WIKIMEDIA, FOTOEDUKACJAThe complexity of the human brain, with thousands of different cell types and specialized communication networks, permits the development of sophisticated behavioral repertoires, such as language, self-awareness, cultural learning, and social interactions. However, the sophistication of the human brain can come at a cost—neurodevelopmental disorders, such as autism spectrum disorders (ASDs), can dramatically impair one’s ability to function in society.
People suffering from ASD can be vulnerable and dependent. Most intriguing is their capacity to experience their surroundings. People with autism may get upset when soap bubbles blast, for example, or when certain clothes touch their skin. A Christmas tree may appear to a person with ASD more impressive than a collision of stars. People with ASD have an intrinsic curiosity and learning is a constant addition to a forgetful memory. A few are savants, with extraordinary gifts that challenge researchers’ logical comprehension.
ASD individuals are mainly characterized by difficulties in social communication and the presence of focused repetitive or stereotyped behaviors, appearing within the first three years of life. The diagnosis and management of ASD relies in a combination of existing scientific knowledge, the specialist’s familiarity with the disorder, and culturally defined views on child development. ASD is a lifelong developmental disability. Understanding the causes of ASD during brain development has been a longstanding challenge for neuroscientists, who currently rely on imperfect tools to accumulate indirect evidence about the ASD brain.
Intuitively, the most direct method of studying the developing human brain is to probe the living organ directly. Unfortunately, this is not practical or satisfactory—at least not with the resolution of current technologies. And for obvious ethical reasons, this approach is not appropriate for experimental manipulation.
Scientists also examine postmortem tissues. This strategy has produced exciting findings about unusual developmental trajectories in the brains of autistic children. But it also presents its own set of challenges, including that the study materials are an extraordinarily scarce resource.
ASD researchers rely on animal models, as well—most often, genetically engineered mice that mimic certain features of ASD. But as much as rodents and humans share some basic commonalities, there are also inherent differences in their genetic backgrounds, immune systems, brain circuits, and behavior. The unreliability of the mouse model has slowed translational progress in ASD, as the vast majority of drugs tested in mice have not worked in humans.
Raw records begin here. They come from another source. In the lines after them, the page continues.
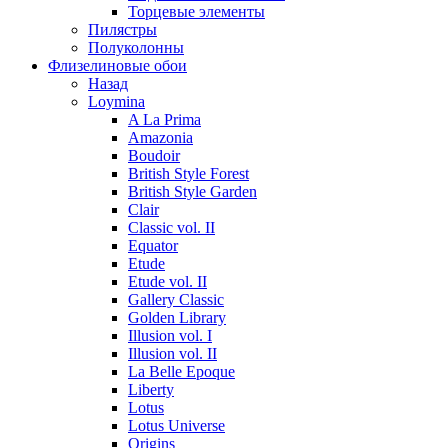
Торцевые элементы
Пилястры
Полуколонны
Флизелиновые обои
Назад
Loymina
A La Prima
Amazonia
Boudoir
British Style Forest
British Style Garden
Clair
Classic vol. II
Equator
Etude
Etude vol. II
Gallery Classic
Golden Library
Illusion vol. I
Illusion vol. II
La Belle Epoque
Liberty
Lotus
Lotus Universe
Origins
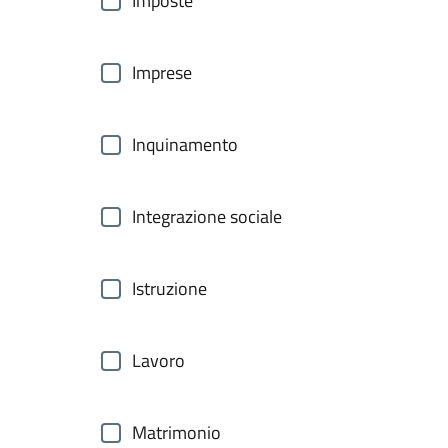
Imposte
Imprese
Inquinamento
Integrazione sociale
Istruzione
Lavoro
Matrimonio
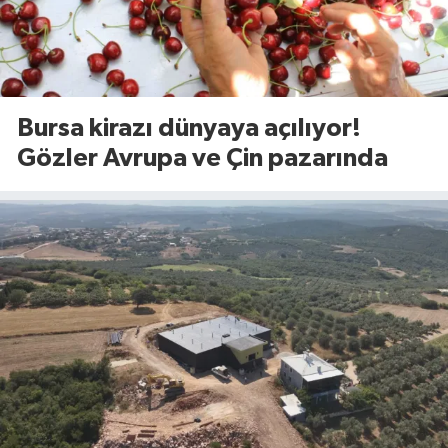
Bursa kirazı dünyaya açılıyor!
Gözler Avrupa ve Çin pazarında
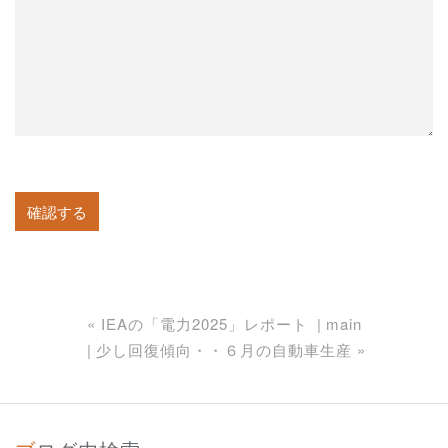
«
IEAの「電力2025」レポート
main
少し回復傾向・・６月の自動車生産
»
The recent advent of human stem cell models, such as induced pluripotent stem cells (iPSCs), has offered promising tools to shed light on key cellular and molecular milestones associated with ASDs, revealing new therapeutic opportunities to treat the disorders. These iPSCs can be coaxed into neurons and further developed into in vitro models. Lab-developed mini “brains” can be studied in search of revelations about specific biochemical or cellular features that likely occur within developing brains of people with ASD. These models can be exposed to possible damaging environmental factors and potential treatments.
However, there are serious limitations to overcome. Neurons in a dish do not reproduce the intricate neuronal networks of the human brain. The paucity of data on normal human neurodevelopment is a major factor to recreate more realistic ASD brain models in the lab. Advances in tissue engineering may eventually enable researchers to build human neural microcircuits that replicate some of the dynamic interactions that take place. These living microcircuits would be a sort of in vitro-in vivo model—a “brain-on-a-chip” that would allow neuroscientists to observe and manipulate whole systems, with predicative power.
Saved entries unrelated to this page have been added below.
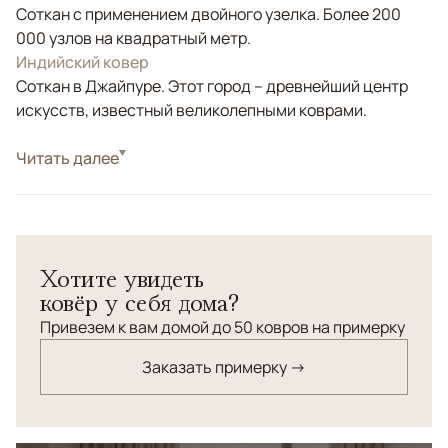
Соткан с применением двойного узелка. Более 200
000 узлов на квадратный метр.
Индийский ковер
Соткан в Джайпуре. Этот город – древнейший центр
искусств, известный великолепными коврами.
Стиль
Читать далее
Современные
Цвета
Бежевый, Серый
Узоры
Абстрактный
Ковер Aldo, созданный вручную из натуральной
Хотите увидеть
шерсти и бамбукового шелка, поражает своим
ковёр у себя дома?
уникальным дизайном, который напоминает текстуру
старинной стены или камня. Этот ковер, с размером,
Привезем к вам домой до 50 ковров на примерку
подходящим для большинства пространств,
Заказать примерку →
олицетворяет собой сочетание роскоши и комфорта.
Его цветовая гамма, включающая оттенки бежевого,
серого и коричневого, придает помещению ощущение
спокойствия и элегантности.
Despite these limitations, remarkable progress has been made in the last few years, offering an unprecedented perspective of early brain development and how things can go wrong.
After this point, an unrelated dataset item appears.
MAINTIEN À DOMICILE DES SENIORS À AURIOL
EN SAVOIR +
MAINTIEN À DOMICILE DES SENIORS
For example, my lab has used iPSCs derived from individuals with ASD to examine how specific gene alterations lead to neuronal dysfunction. Importantly, we have been able to rescue ASD-derived neurons with candidate chemicals, reversing neuronal defects back to normal, pointing to drug discovery applications. And with the help of social media, we are now leading a study called the “Tooth Fairy Project,” in which we are extracting cells from baby teeth donated by the families of children with ASD and reprogramming them into fully functioning brain cells. These brain cells display the specific abnormalities relevant to the child who donated the tooth, potentially leading to targeted treatments, tailored to the specific autistic pathology of each patient.
These are still the early stages of exploration of these techniques, and much work remains to be done. But all of these models—combined with prioritized research funding to speed advances in systems biology, computational simulations, human brain imaging, and population genetics—suggest the future of autism research is bright.
Alysson R. Muotri is an associate professor in the departments of Pediatrics and Cellular & Molecular Medicine at the University of California, San Diego School of Medicine and Rady Children’s Hospital San Diego.